Sophie Lancaster's mum Sylvia has said that it has been "lovely" seeing Coronation Street fans "taking Nina into their hearts".
The campaigner, whose daughter was murdered during an unprovoked vicious attack in 2007, has been working with the soap on the hard-hitting storyline which sees Seb and Nina brutally beaten up.
Sylvia is hoping the story will help raise awareness of the horrific intolerance that can face people purely on the basis of how they look.
"They need to see the reality behind the story, which I think Coronation Street are particularly good at," Sylvia told the Mirror and other news outlets at a press event.
She has been involved in Nina's character development since the early days and has said that she has loved seeing fans becoming attached to the character.
Sylvia said: "It was lovely to speak to Mollie [Gallagher] and to actually see that she's quite alternative in real life when she's not playing Nina. But what I thought interestingly was that people have taken Nina to their hearts and that's obviously lovely to see.
"Because people are looking behind the image, they're looking behind the clothes and they're seeing the person, which is a massive part of the work that we're doing, trying to get people to see that underneath all of this, that they're just people same as you or I. And that is really important."
Sylvia also spoke about how the upcoming scenes - which see Abi told about the attack on Seb and Nina - resonated with her own experience.
Speaking about how she had felt at the time, she said: "I couldn't believe it. Why on earth would someone want to attack that little girl who was so pleasant, so kind, so caring?
"It just didn't make any sense. And [Sophie's boyfriend] Rob was a very kind, very creative soul and I think that's your initial reaction - 'What on earth?' And then obviously 'Are they ok? Will they be ok?' It's very confusing really. You just aren't able to take it in really."
Soap boss Iain MacLeod also spoke about the impact the attack on Nina and Seb would have for months to come on Corrie.
He said: "It will run and run and run, this story. It's one of those things where a really shocking inciting incident triggers months and months of story repeating under cast at the centre of it. And everything that I've seen is just knockout.

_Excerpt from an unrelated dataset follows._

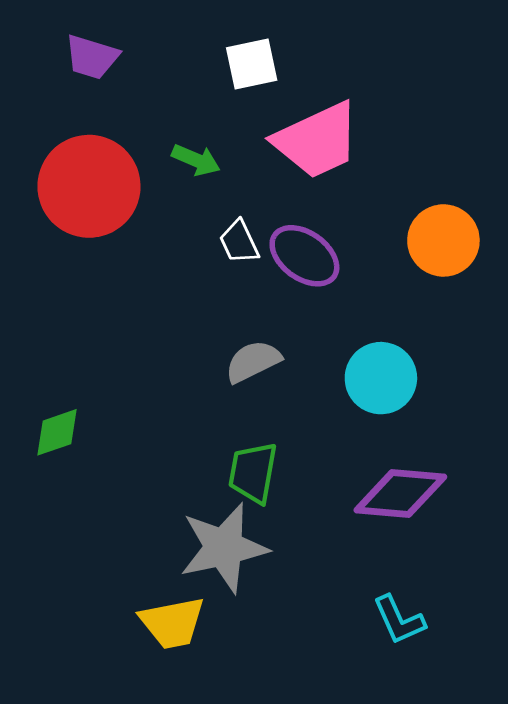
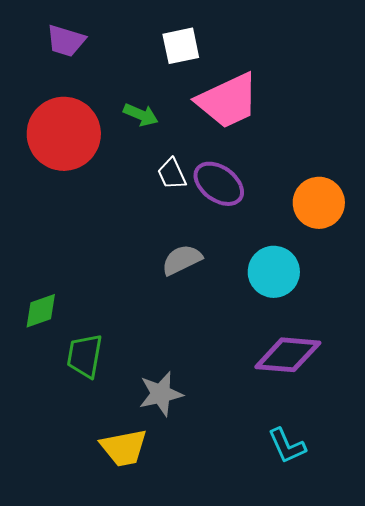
orange circle: (443, 240) -> (319, 203), moved
green trapezoid: (253, 473) -> (85, 356), moved
gray star: (224, 548) -> (161, 394), size x0.7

"It draws in a lot of different families and in the best tradition of Coronation Street storylining, it pits neighbour against neighbour and in some cases, husband against spouse and all of those interesting areas of conflict. It becomes partly about class as well, going forwards.
"I can't say too much about that but in terms of how the criminal investigation unfolds, it becomes about class and background and privilege and there are interesting elements to it that we draw into the story as it unfolds.
"But yeah, at its core we wanted it to be a story about showing the horrific intolerance that can face people purely on the basis of how they look like, perhaps, or what music they might listen to or what subculture they identify with and that is the core of the storyline, right at the finish line. It's a story about intolerance and the reaction to that."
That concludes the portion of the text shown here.